Saturday June 11, 2011 - It's an exciting opportunity for a dancemaker to present his/her work at The Joyce. The Chelsea venue is one of the City's prime destinations for dancegoers and over the years countless superb artists have appeared on its stage. Having followed skybetter & associates for a couple of years now, I felt a certain amount of personal pride to be present at their Joyce debut this afternoon as part of the Gotham Dance Festival. Above, Kristen Arnold and Gary Schaufeld in a rehearsal of Skybetter's HALCYON, photographed by Kokyat.
Dance-watching is a highly personal pastime. Certain choreographers - as well as certain dancers - speak to us more clearly than others. Sometimes it is simply that their musical tastes mesh happily with our own, or that their style of movement evokes images that resonate from the depths of our own experiences. I felt from my first encounter with Skybetter that his work was extremely satisfying on all counts. Thanks to Kristen Arnold, Kokyat and I made a connection with Sky and his dancers and became privy to his creative process, spending some really wonderful hours in Sydney's studio.

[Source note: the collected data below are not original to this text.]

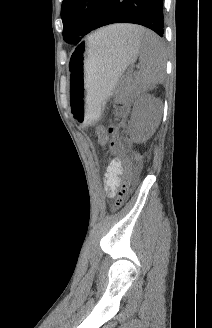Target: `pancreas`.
<instances>
[{
	"label": "pancreas",
	"mask_w": 212,
	"mask_h": 328,
	"mask_svg": "<svg viewBox=\"0 0 212 328\" xmlns=\"http://www.w3.org/2000/svg\"><path fill=\"white\" fill-rule=\"evenodd\" d=\"M126 84H127L128 90H131L133 88V86L131 85V81L130 80H127L126 81Z\"/></svg>",
	"instance_id": "obj_1"
}]
</instances>
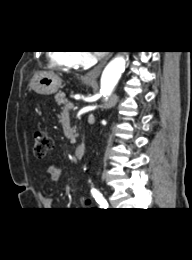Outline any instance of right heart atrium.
<instances>
[{
  "label": "right heart atrium",
  "mask_w": 192,
  "mask_h": 260,
  "mask_svg": "<svg viewBox=\"0 0 192 260\" xmlns=\"http://www.w3.org/2000/svg\"><path fill=\"white\" fill-rule=\"evenodd\" d=\"M73 60L76 65L82 66L90 61V54L85 51H77L73 53Z\"/></svg>",
  "instance_id": "1"
}]
</instances>
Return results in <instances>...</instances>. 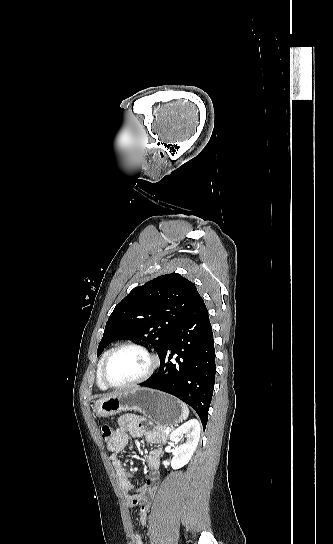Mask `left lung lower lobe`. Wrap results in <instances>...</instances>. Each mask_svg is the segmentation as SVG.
<instances>
[{"mask_svg":"<svg viewBox=\"0 0 333 544\" xmlns=\"http://www.w3.org/2000/svg\"><path fill=\"white\" fill-rule=\"evenodd\" d=\"M159 358L158 372L140 386L181 399L197 412L205 428L216 365L212 327L201 297L181 319Z\"/></svg>","mask_w":333,"mask_h":544,"instance_id":"1","label":"left lung lower lobe"}]
</instances>
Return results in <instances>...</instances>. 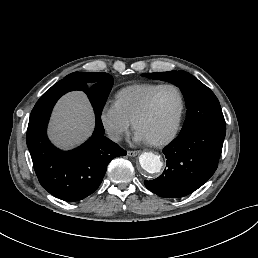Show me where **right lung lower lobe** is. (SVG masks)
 Segmentation results:
<instances>
[{"mask_svg":"<svg viewBox=\"0 0 258 258\" xmlns=\"http://www.w3.org/2000/svg\"><path fill=\"white\" fill-rule=\"evenodd\" d=\"M97 85L99 82L64 78L41 96L30 114L26 140L38 180L46 191L67 202L92 194L101 184L109 162L126 155L125 150L104 136L98 114L93 135L76 149L59 150L47 137V124L57 100L69 91L81 90L92 103Z\"/></svg>","mask_w":258,"mask_h":258,"instance_id":"98d812e1","label":"right lung lower lobe"}]
</instances>
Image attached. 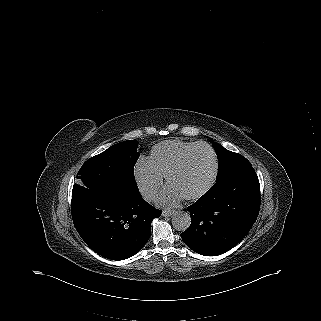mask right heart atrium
Returning a JSON list of instances; mask_svg holds the SVG:
<instances>
[{"instance_id":"d8ad5b80","label":"right heart atrium","mask_w":321,"mask_h":321,"mask_svg":"<svg viewBox=\"0 0 321 321\" xmlns=\"http://www.w3.org/2000/svg\"><path fill=\"white\" fill-rule=\"evenodd\" d=\"M133 178L142 195L152 200L162 184L160 176L151 166L148 158H139L133 168Z\"/></svg>"}]
</instances>
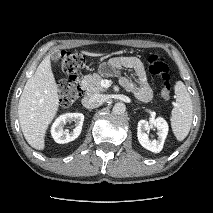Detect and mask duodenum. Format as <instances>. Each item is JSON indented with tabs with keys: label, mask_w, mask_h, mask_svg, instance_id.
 <instances>
[{
	"label": "duodenum",
	"mask_w": 213,
	"mask_h": 213,
	"mask_svg": "<svg viewBox=\"0 0 213 213\" xmlns=\"http://www.w3.org/2000/svg\"><path fill=\"white\" fill-rule=\"evenodd\" d=\"M81 90H82V92L84 93V87H83V86H81Z\"/></svg>",
	"instance_id": "duodenum-1"
}]
</instances>
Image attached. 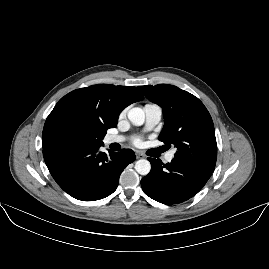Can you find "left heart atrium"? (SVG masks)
Instances as JSON below:
<instances>
[{"label":"left heart atrium","mask_w":269,"mask_h":269,"mask_svg":"<svg viewBox=\"0 0 269 269\" xmlns=\"http://www.w3.org/2000/svg\"><path fill=\"white\" fill-rule=\"evenodd\" d=\"M134 144L137 145V146H140L141 145V141L140 140H135L134 141Z\"/></svg>","instance_id":"39dd6f15"}]
</instances>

In March 2010, skybetter & associates offered a full evening of dance at Joyce SoHo; it was a first-rate programme and should serve as a template for choreographers in how to present their work in a way that wins friends and influences people. Having sold out three shows in the intimate SoHo venue, Sky wisely added a fourth - seizing the opportunity and gaining added exposure for his work and dancers.
So now we have come to The Joyce this afternoon. Kokyat and I checked in with Sky a couple of weeks ago over at the beautiful Gina Gibney studios where we got to watch his troupe polishing up the two works that were given today. Watching dancers in rehearsal is one of my favorite pastimes as a blogger, but of course in the end nothing quite compares to seeing fine danceworks costumed and lit onstage.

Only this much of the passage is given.